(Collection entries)
- Opening Delimiter -

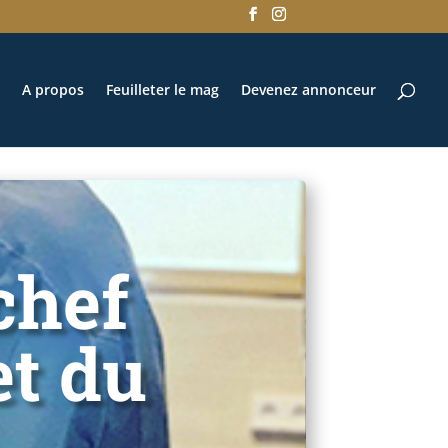
A propos
Feuilleter le mag
Devenez annonceur
chef
et du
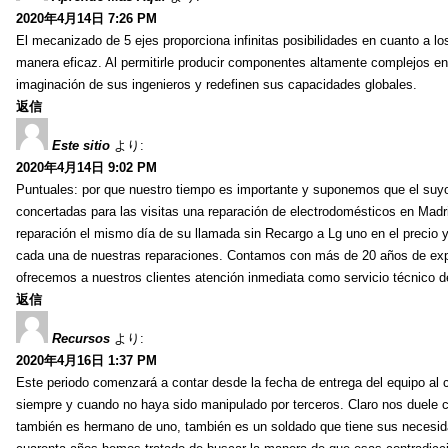
2020年4月14日 7:26 PM
El mecanizado de 5 ejes proporciona infinitas posibilidades en cuanto a 
manera eficaz. Al permitirle producir componentes altamente complejos en
imaginación de sus ingenieros y redefinen sus capacidades globales.
返信
Este sitio
より:
2020年4月14日 9:02 PM
Puntuales: por que nuestro tiempo es importante y suponemos que el suyo
concertadas para las visitas una reparación de electrodomésticos en Madr
reparación el mismo día de su llamada sin Recargo a Lg uno en el precio 
cada una de nuestras reparaciones. Contamos con más de 20 años de exper
ofrecemos a nuestros clientes atención inmediata como servicio técnico 
返信
Recursos
より:
2020年4月16日 1:37 PM
Este periodo comenzará a contar desde la fecha de entrega del equipo al c
siempre y cuando no haya sido manipulado por terceros. Claro nos duele c
también es hermano de uno, también es un soldado que tiene sus necesid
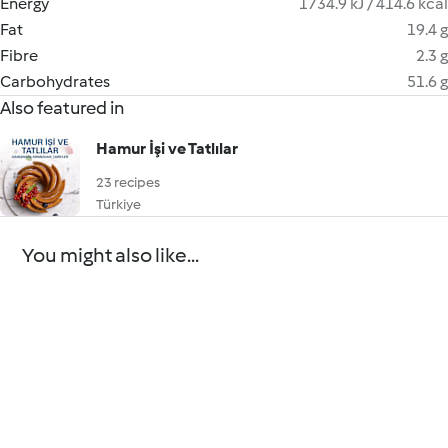
Energy
1734.9 kJ / 414.6 kcal
Fat
19.4 g
Fibre
2.3 g
Carbohydrates
51.6 g
Also featured in
Hamur İşi ve Tatlılar
23 recipes
Türkiye
You might also like...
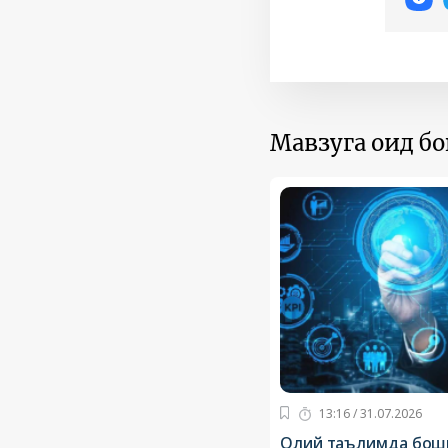
Мавзуга оид б
13:16 / 31.07.2026
Олий таълимда бош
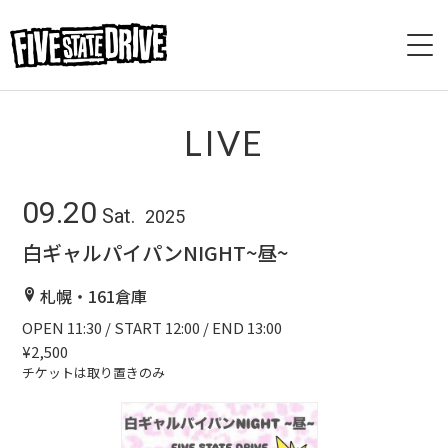
HOME
LIVE
ABOUT
09.20
Sat.
2025
LIVE
白ギャルパイパンNIGHT~昼~
VIDEO
札幌・161倉庫
OPEN 11:30 / START 12:00 / END 13:00
DISCOGRAPHY
¥2,500
チケットは取り置きのみ
BASE
CONTACT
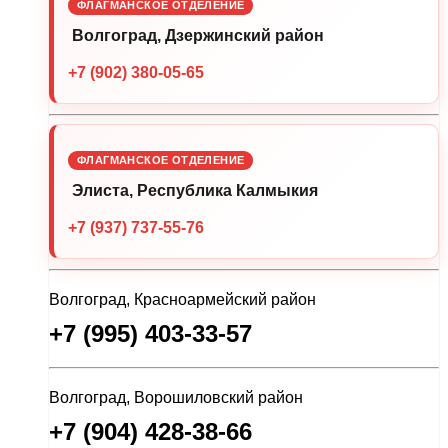
ФЛАГМАНСКОЕ ОТДЕЛЕНИЕ
Волгоград, Дзержинский район
+7 (902) 380-05-65
ФЛАГМАНСКОЕ ОТДЕЛЕНИЕ
Элиста, Республика Калмыкия
+7 (937) 737-55-76
Волгоград, Красноармейский район
+7 (995) 403-33-57
Волгоград, Ворошиловский район
+7 (904) 428-38-66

- Closing Delimiter -

__YOUR ASSIGNMENT__. All lines from the one with "Элиста, Республика Калмыкия" to the end of the entries above are to be written out exactly, the first and last included.

__RESULT OF THE TASK__.
Элиста, Республика Калмыкия
+7 (937) 737-55-76
Волгоград, Красноармейский район
+7 (995) 403-33-57
Волгоград, Ворошиловский район
+7 (904) 428-38-66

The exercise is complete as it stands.